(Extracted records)
#####

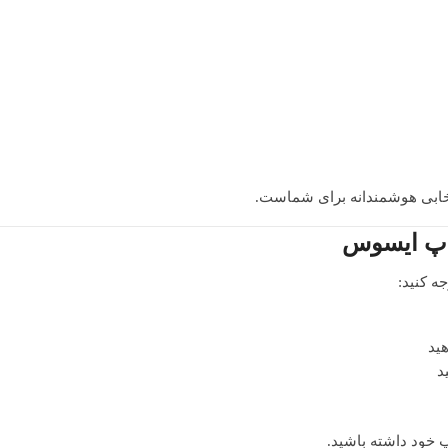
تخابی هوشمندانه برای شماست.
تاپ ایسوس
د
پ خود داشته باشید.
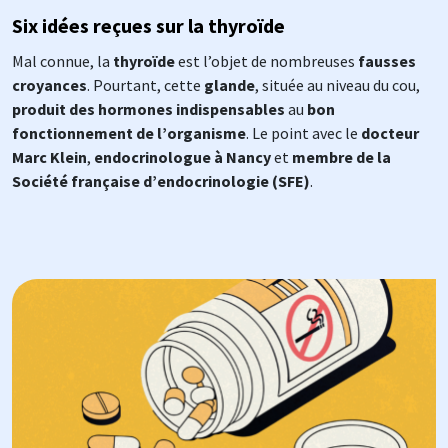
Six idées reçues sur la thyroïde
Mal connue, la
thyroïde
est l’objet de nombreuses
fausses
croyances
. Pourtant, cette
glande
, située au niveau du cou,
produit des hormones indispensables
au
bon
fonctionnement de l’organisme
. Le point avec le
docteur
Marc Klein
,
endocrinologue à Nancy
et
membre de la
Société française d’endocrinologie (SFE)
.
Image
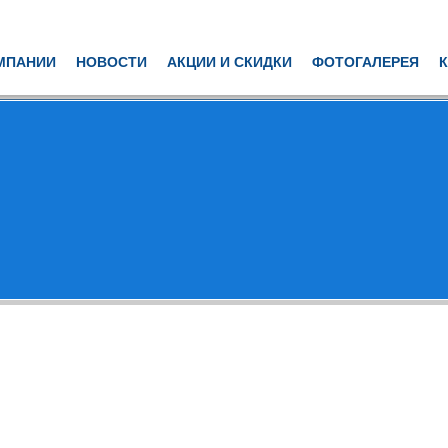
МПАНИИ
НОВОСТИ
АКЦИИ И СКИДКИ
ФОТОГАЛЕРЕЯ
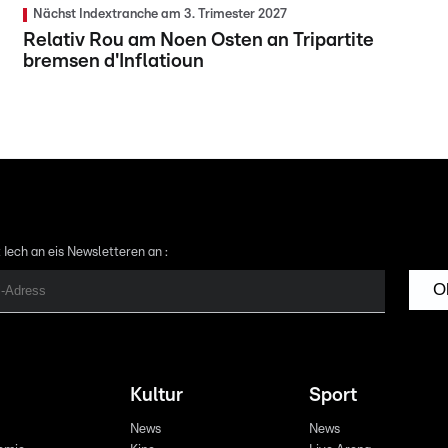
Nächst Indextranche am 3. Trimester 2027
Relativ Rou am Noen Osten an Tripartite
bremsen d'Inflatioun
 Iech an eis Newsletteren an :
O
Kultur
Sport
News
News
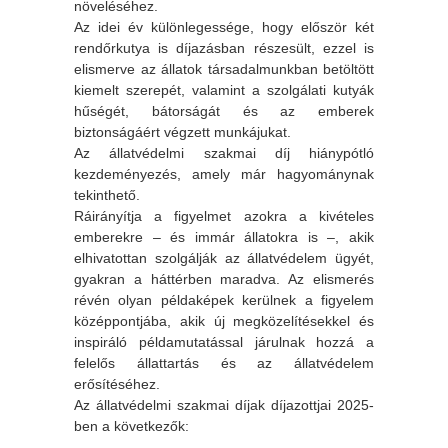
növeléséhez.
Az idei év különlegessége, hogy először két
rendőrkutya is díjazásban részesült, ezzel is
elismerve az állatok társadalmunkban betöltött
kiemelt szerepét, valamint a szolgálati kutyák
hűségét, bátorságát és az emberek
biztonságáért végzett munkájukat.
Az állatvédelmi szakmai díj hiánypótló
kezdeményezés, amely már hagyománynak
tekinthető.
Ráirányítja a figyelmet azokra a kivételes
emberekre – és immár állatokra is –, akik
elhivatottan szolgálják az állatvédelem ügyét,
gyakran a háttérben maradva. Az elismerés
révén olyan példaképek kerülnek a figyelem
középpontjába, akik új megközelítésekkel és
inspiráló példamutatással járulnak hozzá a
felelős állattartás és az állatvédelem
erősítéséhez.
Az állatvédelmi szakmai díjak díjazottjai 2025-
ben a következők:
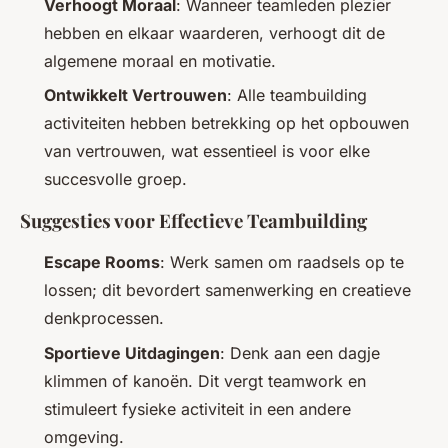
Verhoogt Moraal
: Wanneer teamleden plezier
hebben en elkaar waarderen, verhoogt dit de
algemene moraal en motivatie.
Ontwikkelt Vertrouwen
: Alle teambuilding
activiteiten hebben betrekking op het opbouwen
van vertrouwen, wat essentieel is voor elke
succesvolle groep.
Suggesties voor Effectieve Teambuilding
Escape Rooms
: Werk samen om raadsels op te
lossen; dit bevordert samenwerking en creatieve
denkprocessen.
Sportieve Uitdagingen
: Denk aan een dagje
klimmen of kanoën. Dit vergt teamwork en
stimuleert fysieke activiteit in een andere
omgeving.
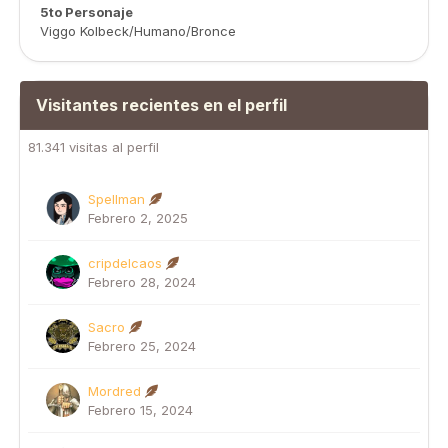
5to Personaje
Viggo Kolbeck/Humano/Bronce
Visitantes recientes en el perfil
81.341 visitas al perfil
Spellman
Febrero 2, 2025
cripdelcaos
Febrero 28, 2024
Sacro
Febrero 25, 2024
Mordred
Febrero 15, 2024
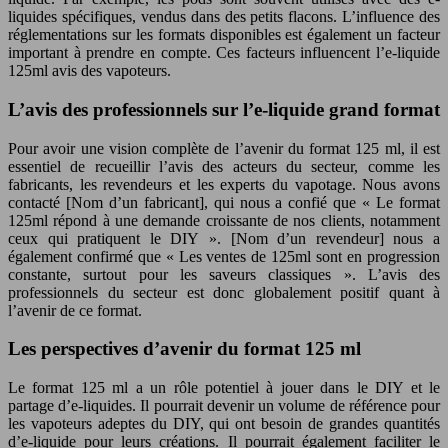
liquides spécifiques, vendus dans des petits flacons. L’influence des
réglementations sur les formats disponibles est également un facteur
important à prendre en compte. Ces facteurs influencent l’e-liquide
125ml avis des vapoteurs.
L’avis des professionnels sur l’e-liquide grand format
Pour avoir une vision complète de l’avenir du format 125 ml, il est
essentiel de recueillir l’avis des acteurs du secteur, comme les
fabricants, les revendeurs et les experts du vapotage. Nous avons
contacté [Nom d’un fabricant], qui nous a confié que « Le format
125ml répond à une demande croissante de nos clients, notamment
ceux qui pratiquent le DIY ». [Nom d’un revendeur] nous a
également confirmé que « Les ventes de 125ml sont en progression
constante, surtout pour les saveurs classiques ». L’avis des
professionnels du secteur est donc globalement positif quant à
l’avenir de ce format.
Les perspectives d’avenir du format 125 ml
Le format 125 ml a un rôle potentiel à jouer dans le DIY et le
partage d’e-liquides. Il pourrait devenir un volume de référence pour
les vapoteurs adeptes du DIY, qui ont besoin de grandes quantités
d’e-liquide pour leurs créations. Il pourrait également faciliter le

#####

[WORK INSTRUCTIONS]: Repeat every record above exactly. Omit the pictures.

[SOLUTION TO THIS EXERCISE]:
تخابی هوشمندانه برای شماست.
تاپ ایسوس
د
پ خود داشته باشید.
Six idées reçues sur la thyroïde
Mal connue, la
thyroïde
est l’objet de nombreuses
fausses
croyances
. Pourtant, cette
glande
, située au niveau du cou,
produit des hormones indispensables
au
bon
fonctionnement de l’organisme
. Le point avec le
docteur
Marc Klein
,
endocrinologue à Nancy
et
membre de la
Société française d’endocrinologie (SFE)
.
Image
МПАНИИ
НОВОСТИ
АКЦИИ И СКИДКИ
ФОТОГАЛЕРЕЯ
Nächst Indextranche am 3. Trimester 2027
Relativ Rou am Noen Osten an Tripartite
bremsen d'Inflatioun
 Iech an eis Newsletteren an :
O
Kultur
Sport
News
News
növeléséhez.
Az idei év különlegessége, hogy először két
rendőrkutya is díjazásban részesült, ezzel is
elismerve az állatok társadalmunkban betöltött
kiemelt szerepét, valamint a szolgálati kutyák
hűségét, bátorságát és az emberek
biztonságáért végzett munkájukat.
Az állatvédelmi szakmai díj hiánypótló
kezdeményezés, amely már hagyománynak
tekinthető.
Ráirányítja a figyelmet azokra a kivételes
emberekre – és immár állatokra is –, akik
elhivatottan szolgálják az állatvédelem ügyét,
gyakran a háttérben maradva. Az elismerés
révén olyan példaképek kerülnek a figyelem
középpontjába, akik új megközelítésekkel és
inspiráló példamutatással járulnak hozzá a
felelős állattartás és az állatvédelem
erősítéséhez.
Az állatvédelmi szakmai díjak díjazottjai 2025-
ben a következők:
Verhoogt Moraal
: Wanneer teamleden plezier
hebben en elkaar waarderen, verhoogt dit de
algemene moraal en motivatie.
Ontwikkelt Vertrouwen
: Alle teambuilding
activiteiten hebben betrekking op het opbouwen
van vertrouwen, wat essentieel is voor elke
succesvolle groep.
Suggesties voor Effectieve Teambuilding
Escape Rooms
: Werk samen om raadsels op te
lossen; dit bevordert samenwerking en creatieve
denkprocessen.
Sportieve Uitdagingen
: Denk aan een dagje
klimmen of kanoën. Dit vergt teamwork en
stimuleert fysieke activiteit in een andere
omgeving.
5to Personaje
Viggo Kolbeck/Humano/Bronce
Visitantes recientes en el perfil
81.341 visitas al perfil
Spellman
Febrero 2, 2025
cripdelcaos
Febrero 28, 2024
Sacro
Febrero 25, 2024
Mordred
Febrero 15, 2024
liquides spécifiques, vendus dans des petits flacons. L’influence des
réglementations sur les formats disponibles est également un facteur
important à prendre en compte. Ces facteurs influencent l’e-liquide
125ml avis des vapoteurs.
L’avis des professionnels sur l’e-liquide grand format
Pour avoir une vision complète de l’avenir du format 125 ml, il est
essentiel de recueillir l’avis des acteurs du secteur, comme les
fabricants, les revendeurs et les experts du vapotage. Nous avons
contacté [Nom d’un fabricant], qui nous a confié que « Le format
125ml répond à une demande croissante de nos clients, notamment
ceux qui pratiquent le DIY ». [Nom d’un revendeur] nous a
également confirmé que « Les ventes de 125ml sont en progression
constante, surtout pour les saveurs classiques ». L’avis des
professionnels du secteur est donc globalement positif quant à
l’avenir de ce format.
Les perspectives d’avenir du format 125 ml
Le format 125 ml a un rôle potentiel à jouer dans le DIY et le
partage d’e-liquides. Il pourrait devenir un volume de référence pour
les vapoteurs adeptes du DIY, qui ont besoin de grandes quantités
d’e-liquide pour leurs créations. Il pourrait également faciliter le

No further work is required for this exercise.